E’ vero che il Tour è ancora lungo, ma è già segnato. La firma è nota, oltre che prevista: la prima crono basta a Taddeo Pogacar per spedire i suoi avversari all’angolo. Andando a spasso a 51 di media, il bimbo sloveno vince con una facilità quasi irrisoria e con altrettanta leggerezza in appena 27 chilometri distribuisce distacchi pesanti. Per intenderci: i vari Carapaz, Roglic e Thomas, indicati come suoi principali pericoli, al quinto giorno hanno quasi due minuti di ritardo, gli altri sono più indietro ancora, se non dispersi.

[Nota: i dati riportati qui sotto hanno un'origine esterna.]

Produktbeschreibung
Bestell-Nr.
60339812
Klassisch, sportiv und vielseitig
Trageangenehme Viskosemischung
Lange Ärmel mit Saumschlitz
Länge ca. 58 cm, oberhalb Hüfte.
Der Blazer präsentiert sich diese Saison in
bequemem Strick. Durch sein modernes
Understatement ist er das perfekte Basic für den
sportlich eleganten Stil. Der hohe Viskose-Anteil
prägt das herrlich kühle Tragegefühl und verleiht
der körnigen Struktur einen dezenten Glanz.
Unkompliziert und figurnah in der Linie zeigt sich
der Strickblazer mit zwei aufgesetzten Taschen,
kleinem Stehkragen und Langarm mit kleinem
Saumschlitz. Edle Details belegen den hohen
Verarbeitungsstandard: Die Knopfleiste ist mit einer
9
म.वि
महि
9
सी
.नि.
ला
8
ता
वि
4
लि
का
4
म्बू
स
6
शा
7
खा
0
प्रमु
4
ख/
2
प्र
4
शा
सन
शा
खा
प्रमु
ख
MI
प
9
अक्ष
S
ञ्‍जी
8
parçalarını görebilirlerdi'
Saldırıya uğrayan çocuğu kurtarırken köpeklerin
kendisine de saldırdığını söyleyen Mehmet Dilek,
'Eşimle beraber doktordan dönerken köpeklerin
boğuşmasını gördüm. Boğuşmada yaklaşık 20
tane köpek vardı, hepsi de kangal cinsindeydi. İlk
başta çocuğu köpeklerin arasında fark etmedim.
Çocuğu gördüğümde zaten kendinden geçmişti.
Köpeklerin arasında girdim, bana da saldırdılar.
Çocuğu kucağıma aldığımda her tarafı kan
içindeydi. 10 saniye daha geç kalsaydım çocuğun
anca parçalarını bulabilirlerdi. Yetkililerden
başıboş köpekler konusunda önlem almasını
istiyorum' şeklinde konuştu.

Non prende la maglia gialla solo perché Van der Poel si supera e se la tiene stretta per un pugno di secondi: è, comunque, questione di poco tempo.

Cinque tappe e già sorge l’interrogativo: chi ferma Pogacar? Vien da pensare a qualcosa di straordinario, perché in corsa non si intravede chi possa reggere il passo di questo extraterrestre di 22 anni piovuto sul ciclismo. Quanto alla malasorte, fin qui ha preso di mira i suoi compagni: dopo Hirschi in avvio, stavolta a farsi male è McNulty, che cadendo si ferisce entrambe le ginocchia. Non un bel segnale aver la squadra decimata, ma va ricordato che lo sloveno basta a se stesso: facendo tutto da solo, un Tour l’ha già vinto un anno fa.

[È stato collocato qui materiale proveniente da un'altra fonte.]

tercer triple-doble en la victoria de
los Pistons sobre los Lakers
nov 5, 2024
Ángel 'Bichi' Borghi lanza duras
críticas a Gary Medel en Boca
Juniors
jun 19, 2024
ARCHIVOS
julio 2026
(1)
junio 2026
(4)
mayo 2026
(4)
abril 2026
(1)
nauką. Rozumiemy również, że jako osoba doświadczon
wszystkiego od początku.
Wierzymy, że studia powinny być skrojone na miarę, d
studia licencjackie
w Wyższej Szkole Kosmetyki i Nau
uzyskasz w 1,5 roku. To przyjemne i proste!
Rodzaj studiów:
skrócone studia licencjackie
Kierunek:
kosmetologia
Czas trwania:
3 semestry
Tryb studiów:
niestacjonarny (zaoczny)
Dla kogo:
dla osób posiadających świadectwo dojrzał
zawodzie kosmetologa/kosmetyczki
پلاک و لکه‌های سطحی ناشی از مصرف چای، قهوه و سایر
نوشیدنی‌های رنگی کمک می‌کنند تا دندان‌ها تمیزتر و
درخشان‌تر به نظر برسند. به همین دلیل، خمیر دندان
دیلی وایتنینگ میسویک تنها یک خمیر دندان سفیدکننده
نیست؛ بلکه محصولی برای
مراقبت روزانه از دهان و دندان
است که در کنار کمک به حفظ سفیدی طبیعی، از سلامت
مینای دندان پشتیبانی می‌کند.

"Sono partito per non perdere terreno dai rivali, invece ho fatto meglio di tutti", dice Pogacar con lo stesso candore di un bimbo al quale hanno comprato il gelato. "Ottima giornata: non ho fatto errori, ho trovato strada e clima ideali per spingere al massimo", la semplice spiegazione di una prova di schiacciante superiorità dalla quale lo sloveno esce fresco e rilassato come da una passeggiata: in fondo, vincere per lui è la cosa più facile.

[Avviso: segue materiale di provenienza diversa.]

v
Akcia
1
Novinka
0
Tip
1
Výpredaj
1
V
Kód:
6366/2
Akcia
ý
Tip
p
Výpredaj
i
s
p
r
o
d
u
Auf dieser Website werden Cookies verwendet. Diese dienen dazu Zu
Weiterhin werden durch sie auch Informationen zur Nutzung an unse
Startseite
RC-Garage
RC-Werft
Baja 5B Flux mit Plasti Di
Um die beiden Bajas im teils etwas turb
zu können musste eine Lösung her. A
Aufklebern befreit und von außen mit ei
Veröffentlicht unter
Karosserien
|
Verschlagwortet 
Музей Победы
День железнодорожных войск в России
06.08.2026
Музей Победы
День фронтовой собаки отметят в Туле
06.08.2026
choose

Nel giorno brilla Cattaneo e Nibali comincia a uscire di classifica, cosa che tornerà utile per andare a caccia di tappe, la Francia si consola con l’arresto della donna che il primo giorno ha steso tre quarti del gruppo per mostrare alle telecamere un cartello dedicato ai nonni: 31 anni, francese, si è costituita a Landernau, forse avvertendo che la gendarmeria era sulle sue tracce. E’ in stato di fermo per lesioni involontarie e per aver violato la sicurezza altrui, accusa che può valerle un anno di reclusione e 15mila euro di multa se il tedesco Sutterlin, ritiratosi per quella caduta, dovesse presentar denuncia.

Ordine d’arrivo quinta tappa Chang-Laval (crono): 1) Pogacar (Slo, Uae) km 27,2 in 32’00’’ (media 51), 2) Kung (Svi) a 19’’, 3) Vingegaard (Ola) a 27’’, 4) Van Aert (Bel) a 30’’, 5) Van der Poel (Ola) a 31’’, 7) Roglic (Slo) a 44’’, 8) Cattaneo a 55’’, 23) Carapaz (Ecu) a 1’44’’, 49) Nibali a 2’31’’.

Classifica: 1) Van der Poel (Ola, Alpecin) in 16h 51’41’’, 2) Pogacar (Slo) a 8’’, 3) Van Aert (Bel) a 30’’, 4) Alaphilippe (Fra) a 48’’, 9) Carapaz (Ecu) a 1’44’’, 10) Roglic (Slo) a 1’48’’, 12) Thomas (Gbr) a 1’54’’, 19) Nibali a 2’55’’.